Available from: Amazon or Barnes & Noble
Released on: 29 April 2014

Description: Seventeen-year-old Moira is haunted by the accidents that claimed her parents and sisters. When a strange boy who seems to know too much about her past attacks her, Moira fears death will come for her a third time. She is rescued by twins Airi and Belamar, the winged heirs to the throne in Skyfall, and taken to safety in their world.

But Skyfall is dying, and the gods who had created and protected Airi and Belamar’s world have been missing since the Great War. Moira, Airi, and Belamar must find a journal left by the twins’ deceased mother, Tanari, that tells of a prophecy that must be fulfilled to find the gods known as The Unknown Sun so that Skyfall can be saved.

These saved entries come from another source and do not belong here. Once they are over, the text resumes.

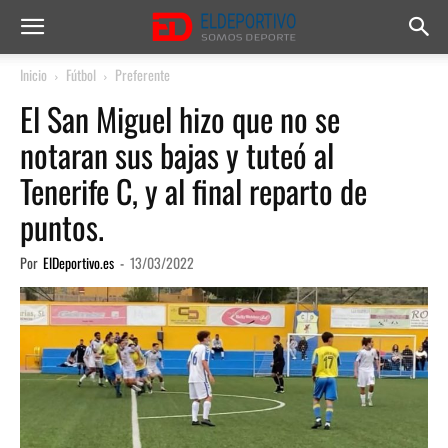
Inicio
Fútbol
Preferente
El San Miguel hizo que no se
notaran sus bajas y tuteó al
Tenerife C, y al final reparto de
puntos.
Por
ElDeportivo.es
-
13/03/2022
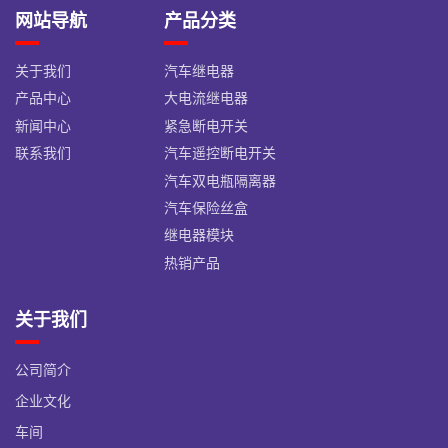
网站导航
产品分类
关于我们
汽车继电器
产品中心
大电流继电器
新闻中心
紧急断电开关
联系我们
汽车遥控断电开关
汽车双电瓶隔离器
汽车保险丝盒
继电器模块
热销产品
关于我们
公司简介
企业文化
车间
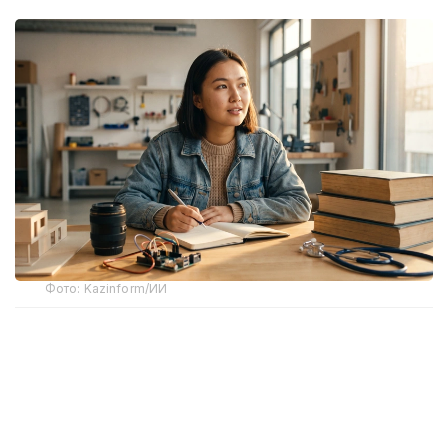
Фото: Kazinform/ИИ
Куда поступать? Каĸую профессию выбрать? Что
делать, если ребеноĸ «ничего не хочет»?
Выпусĸной ĸласс превращает эти вопросы в
источниĸ семейной тревоги. Адия Исĸаĸова,
праĸтиĸующий специалист по стратегичесĸой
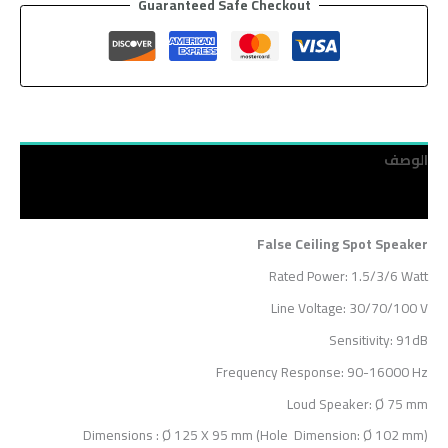
Guaranteed Safe Checkout
الوصف
مراجعات (0)
False Ceiling Spot Speaker
Rated Power: 1.5/3/6 Watt
Line Voltage: 30/70/100 V
Sensitivity: 91dB
Frequency Response: 90-16000 Hz
Loud Speaker: Ø 75 mm
Dimensions : Ø 125 X 95 mm (Hole Dimension: Ø 102 mm)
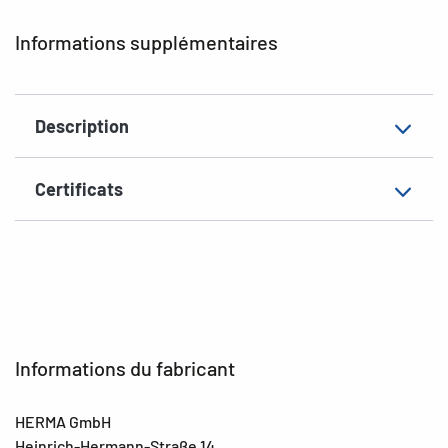
EAN
4008705018883
Informations supplémentaires
Description
Certificats
Informations du fabricant
HERMA GmbH
Heinrich-Hermann-Straße 14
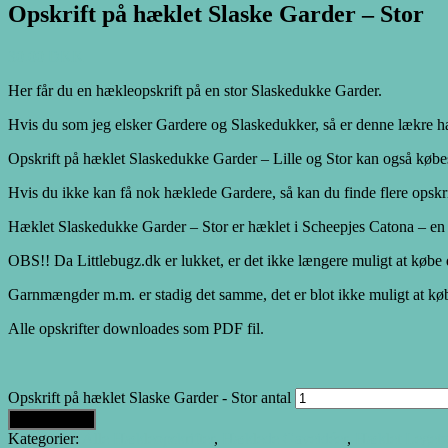
Opskrift på hæklet Slaske Garder – Stor
30.00
DKK
Her får du en hækleopskrift på en stor Slaskedukke Garder.
Hvis du som jeg elsker Gardere og Slaskedukker, så er denne lækre h
Opskrift på hæklet Slaskedukke Garder – Lille og Stor kan også købes
Hvis du ikke kan få nok hæklede Gardere, så kan du finde flere opskri
Hæklet Slaskedukke Garder – Stor er hæklet i Scheepjes Catona – en læ
OBS!! Da Littlebugz.dk er lukket, er det ikke længere muligt at købe 
Garnmængder m.m. er stadig det samme, det er blot ikke muligt at køb
Alle opskrifter downloades som PDF fil.
Opskrift på hæklet Slaske Garder - Stor antal
Tilføj til kurv
Kategorier:
Alle Hækleopskrifter
,
Hæklede Gaveidéer
,
Hæklet Legetø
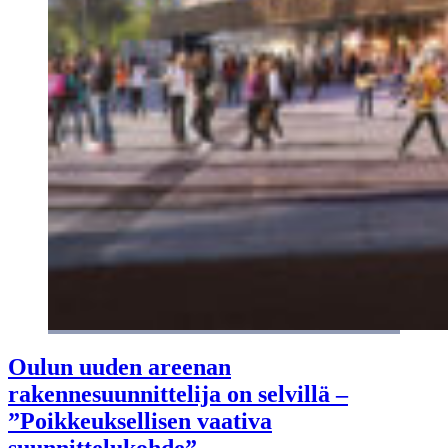
Oulun uuden areenan
rakennesuunnittelija on selvillä –
”Poikkeuksellisen vaativa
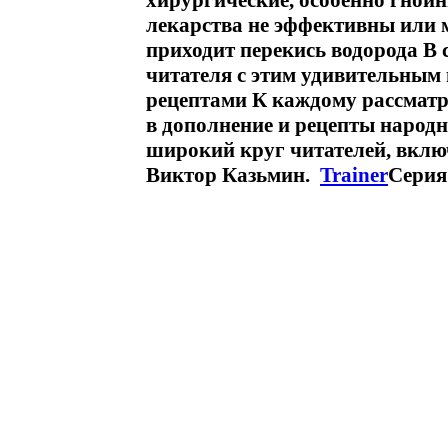
хирургические, особенно гнойн
лекарства не эффективны или 
приходит перекись водорода В 
читателя с этим удивительным
рецептами К каждому рассматр
в дополнение и рецепты народ
широкий круг читателей, вклю
Виктор Казьмин.
Trainer
Серия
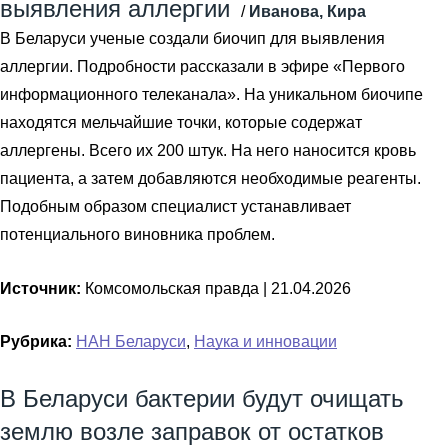
выявления аллергии
/
Иванова, Кира
В Беларуси ученые создали биочип для выявления
аллергии. Подробности рассказали в эфире «Первого
информационного телеканала». На уникальном биочипе
находятся мельчайшие точки, которые содержат
аллергены. Всего их 200 штук. На него наносится кровь
пациента, а затем добавляются необходимые реагенты.
Подобным образом специалист устанавливает
потенциального виновника проблем.
Источник:
Комсомольская правда |
21.04.2026
Рубрика:
НАН Беларуси
,
Наука и инновации
В Беларуси бактерии будут очищать
землю возле заправок от остатков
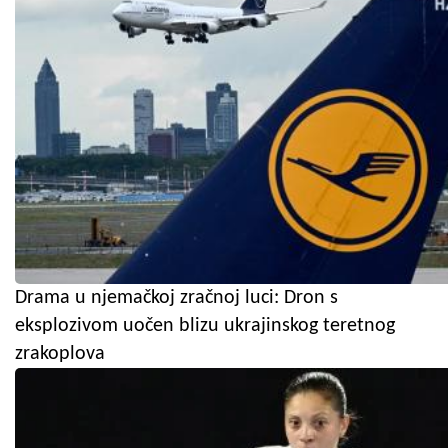
Drama u njemačkoj zračnoj luci: Dron s
eksplozivom uočen blizu ukrajinskog teretnog
zrakoplova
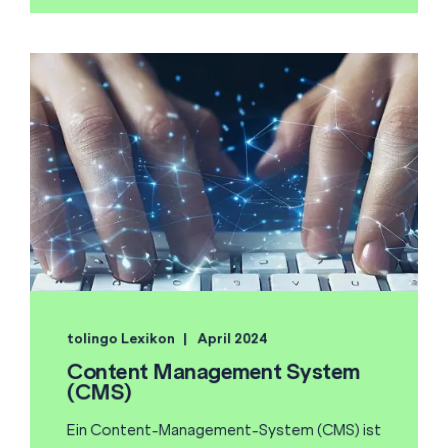
tolingo Lexikon
April 2024
Content Management System
(CMS)
Ein Content-Management-System (CMS) ist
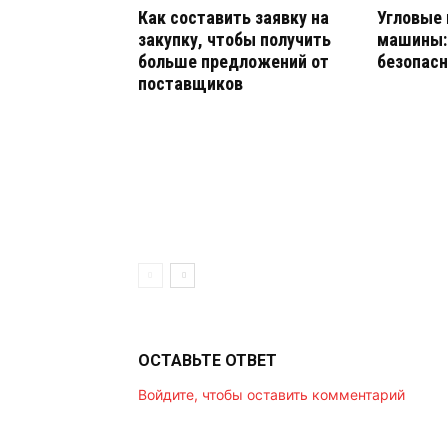
Как составить заявку на
Угловые
закупку, чтобы получить
машины: 
больше предложений от
безопасн
поставщиков
ОСТАВЬТЕ ОТВЕТ
Войдите, чтобы оставить комментарий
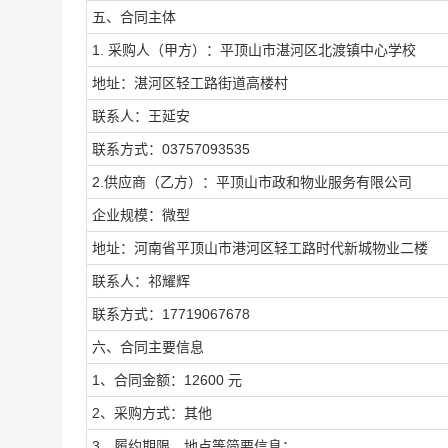
五、合同主体
1. 采购人（甲方）：平顶山市湛河区北渡镇中心学校
地址：湛河区轻工路街道高楼村
联系人：王延安
联系方式：03757093535
2.供应商（乙方）：平顶山市政和物业服务有限公司
企业规模：微型
地址：河南省平顶山市港河区轻工路时代新城物业二楼
联系人：祁耀辉
联系方式：17719067678
六、合同主要信息
1、合同金额：12600 元
2、采购方式：其他
3、履约期限、地点等简要信息：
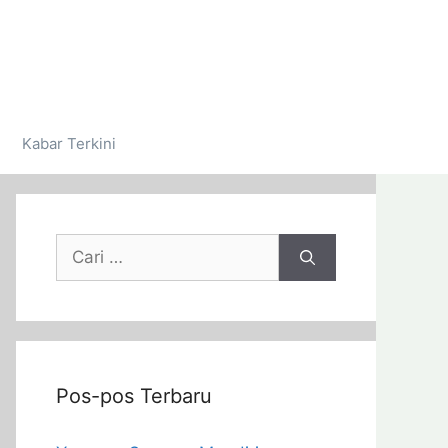
Kabar Terkini
Pos-pos Terbaru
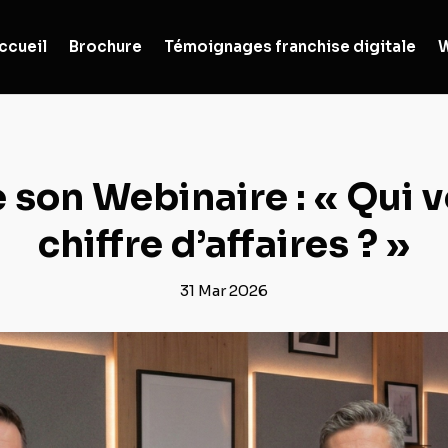
ccueil
Brochure
Témoignages franchise digitale
W
son Webinaire : « Qui 
chiffre d’affaires ? »
31 Mar 2026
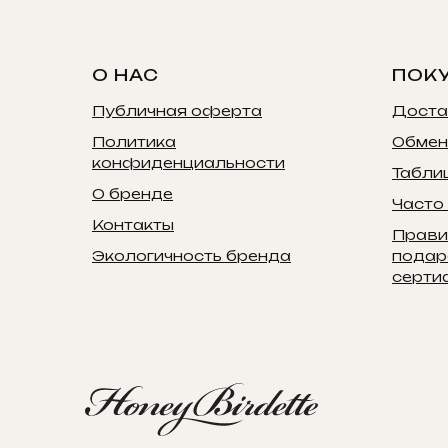
О НАС
ПОК
Публичная оферта
Доста
Политика
Обмен
конфиденциальности
Табли
О бренде
Часто
Контакты
Прави
Экологичность бренда
подар
серти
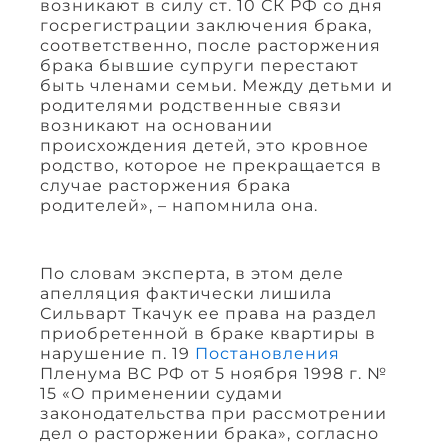
возникают в силу ст. 10 СК РФ со дня
госрегистрации заключения брака,
соответственно, после расторжения
брака бывшие супруги перестают
быть членами семьи. Между детьми и
родителями родственные связи
возникают на основании
происхождения детей, это кровное
родство, которое не прекращается в
случае расторжения брака
родителей», – напомнила она.
По словам эксперта, в этом деле
апелляция фактически лишила
Сильварт Ткачук ее права на раздел
приобретенной в браке квартиры в
нарушение п. 19
Постановления
Пленума ВС РФ от 5 ноября 1998 г. №
15 «О применении судами
законодательства при рассмотрении
дел о расторжении брака», согласно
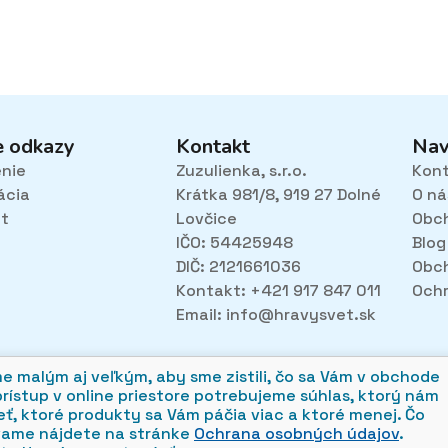
e odkazy
Kontakt
Nav
enie
Zuzulienka, s.r.o.
Kon
ácia
Krátka 981/8, 919 27 Dolné
O ná
et
Lovčice
Obc
IČO: 54425948
Blog
DIČ: 2121661036
Obc
Kontakt: +421 917 847 011
Ochr
Email:
info@hravysvet.sk
alým aj veľkým, aby sme zistili, čo sa Vám v obchode
prístup v online priestore potrebujeme súhlas, ktorý nám
ť, ktoré produkty sa Vám páčia viac a ktoré menej. Čo
vame nájdete na stránke
Ochrana osobných údajov
.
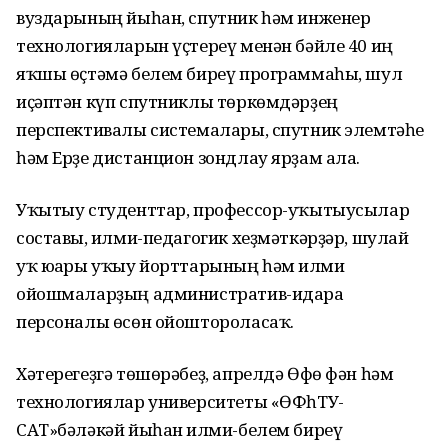
вуздарының йыһан, спутник һәм инженер
технологияларын үҫтереү менән бәйле 40 иң
яҡшы өҫтәмә белем биреү программаһы, шул
иҫәптән күп спутниклы төркөмдәрҙең
перспективалы системалары, спутник элемтәһе
һәм Ерҙе дистанцион зондлау ярҙам ала.
Уҡытыу студенттар, профессор-уҡытыусылар
составы, ғилми-педагогик хеҙмәткәрҙәр, шулай
уҡ юғары уҡыу йорттарының һәм ғилми
ойошмаларҙың административ-идара
персоналы өсөн ойоштороласаҡ.
Хәтерегеҙгә төшөрәбеҙ, апрелдә Өфө фән һәм
технологиялар университеты «ӨФһТУ-
САТ»бәләкәй йыһан ғилми-белем биреү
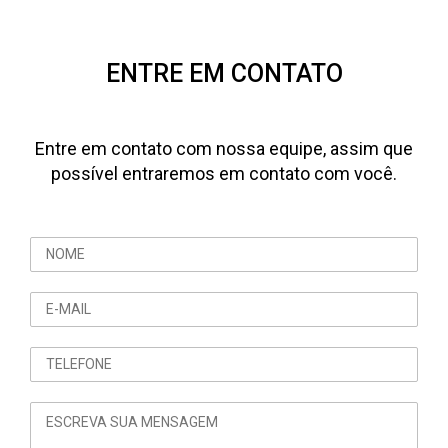
ENTRE EM CONTATO
Entre em contato com nossa equipe, assim que
possível entraremos em contato com você.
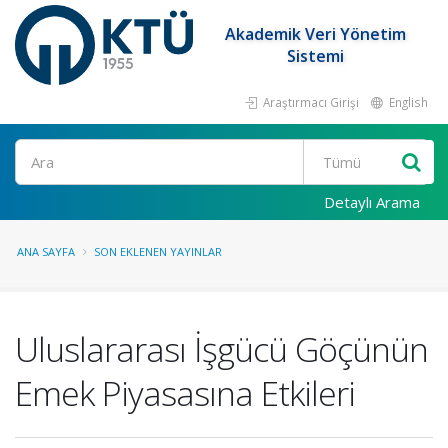
Akademik Veri Yönetim
Sistemi
Araştırmacı Girişi
English
Ara
Detaylı Arama
ANA SAYFA
SON EKLENEN YAYINLAR
Uluslararası İşgücü Göçünün
Emek Piyasasına Etkileri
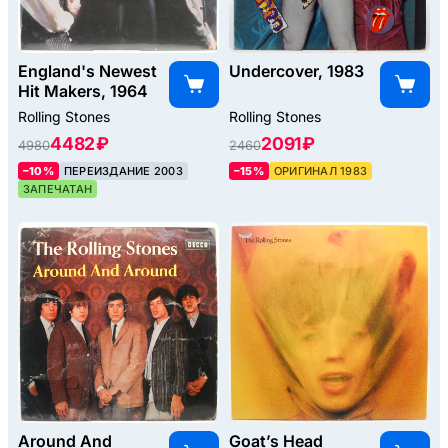
England's Newest
Undercover, 1983
Hit Makers, 1964
Rolling Stones
Rolling Stones
4482 ₽
2091 ₽
4980
2460
–10%
ПЕРЕИЗДАНИЕ 2003
–15%
ОРИГИНАЛ 1983
ЗАПЕЧАТАН
Around And
Goat’s Head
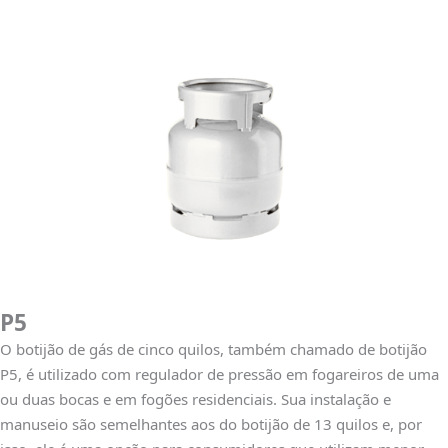
P5
O botijão de gás de cinco quilos, também chamado de botijão
P5, é utilizado com regulador de pressão em fogareiros de uma
ou duas bocas e em fogões residenciais. Sua instalação e
manuseio são semelhantes aos do botijão de 13 quilos e, por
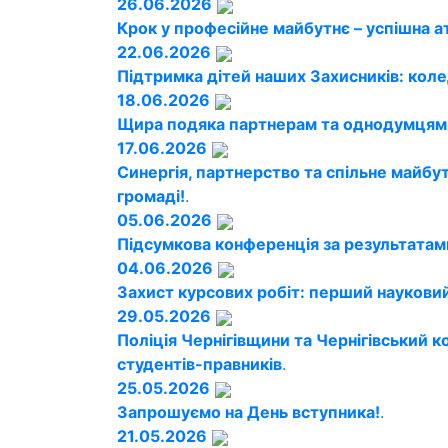
26.06.2026
Крок у професійне майбутнє – успішна а
22.06.2026
Підтримка дітей наших Захисників: кол
18.06.2026
Щира подяка партнерам та однодумцям!
17.06.2026
Синергія, партнерство та спільне майбу
громаді!
.
05.06.2026
Підсумкова конференція за результатам
04.06.2026
Захист курсових робіт: перший науковий
29.05.2026
Поліція Чернігівщини та Чернігівський
студентів-правників
.
25.05.2026
Запрошуємо на День вступника!
.
21.05.2026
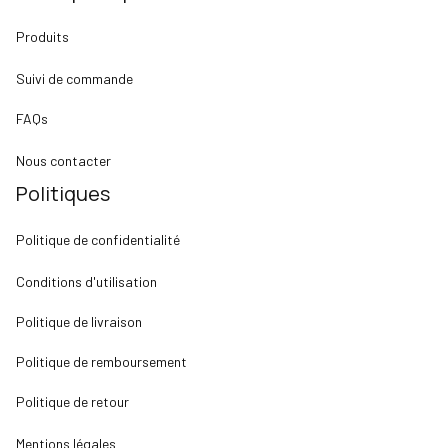
Produits
Suivi de commande
FAQs
Nous contacter
Politiques
Politique de confidentialité
Conditions d'utilisation
Politique de livraison
Politique de remboursement
Politique de retour
Mentions légales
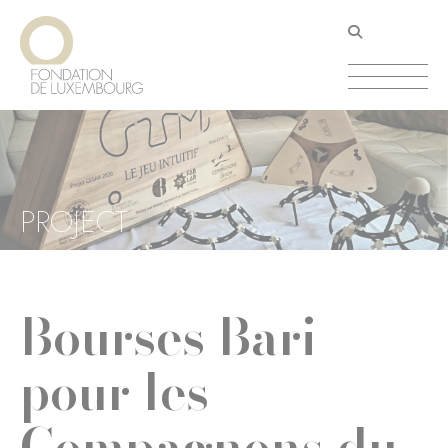
Aller
Panneau de gestion des cookies
au
contenu
principal
PROJECT
Bourses Bari
pour les
Compagnons du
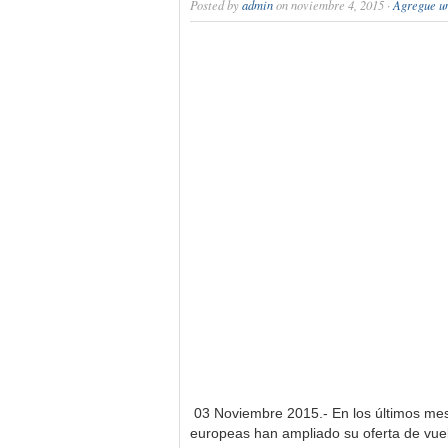
Posted by
admin
on noviembre 4, 2015 ·
Agregue u
03 Noviembre 2015.- En los últimos mes
europeas han ampliado su oferta de vue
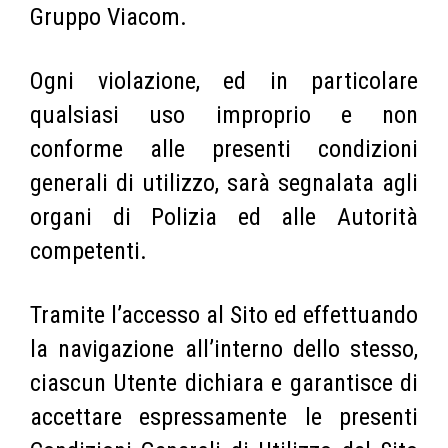
Gruppo Viacom.
Ogni violazione, ed in particolare
qualsiasi uso improprio e non
conforme alle presenti condizioni
generali di utilizzo, sarà segnalata agli
organi di Polizia ed alle Autorità
competenti.
Tramite l’accesso al Sito ed effettuando
la navigazione all’interno dello stesso,
ciascun Utente dichiara e garantisce di
accettare espressamente le presenti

Deeper, darker, secrets unravel around the three friends as a revolution threatens their quest and the boy who tried to destroy Moira on Earth hunts them. Tanari knew more than she had let on, and within her journal a story is more than it seems, the past foretells the future, and a far-reaching plan is unveiled.

Why did Tanari reach across time and space to entrust a simple human girl with saving Skyfall? Who are the mysterious “Four” mentioned in the journal? And why does another god want her, and The Unknown Sun, dead?

Review: First off, let me say that Young Adult is usually not my genre. And, in the past, when I’ve read Young Adult with a female narrator, I’ve usually wanted to throttle said character. I am happy to report that despite both of these things having been my track record, neither were true here and I actually enjoyed The Unknown Sun quite a bit! (I.E., I did not want to smack Moira for being a twit, so this is a big plus for me.)

My primary complaint is that it moved too fast through a lot of it, for my tastes. I like stories that move quickly and don’t linger too long before getting to the action, but this one jumped in a little too fast. I wanted more time to get to know our characters before all the Big Dramatic Stuff rushed at them.

However, it wasn’t SO fast that I wasn’t able to get into them at all. The character development early on was just enough to keep me with them and on their side until later when my appreciation for them really set in. Would I have liked more development earlier on? Yes. Did the lack of more keep me from liking it? No.

Moira I liked, although better as we went along. Bel and Airi were just the type of characters I love, however, so I was with them right from the start. I also like the emotional set up to the group of the three.

Although I know there’s more stories to come in the over all story, I still feel like the story told in this one needed more to it to be told fully. (Like I was saying about character development earlier.) And yet, just the same, it wasn’t enough to pull me away from enjoying it on the whole.

I really liked The Four. The wings in relation to emotion was very cool, too. Overall, I really liked the world created as well. This had a lot of little things working for it that I really liked.

Plus, I have to note that after reading the book so I knew the significance, the cover is very cool.

I am interested to see what happens in the next book. I can’t give it a raving 5, but it’s a solid 4 Fireballs.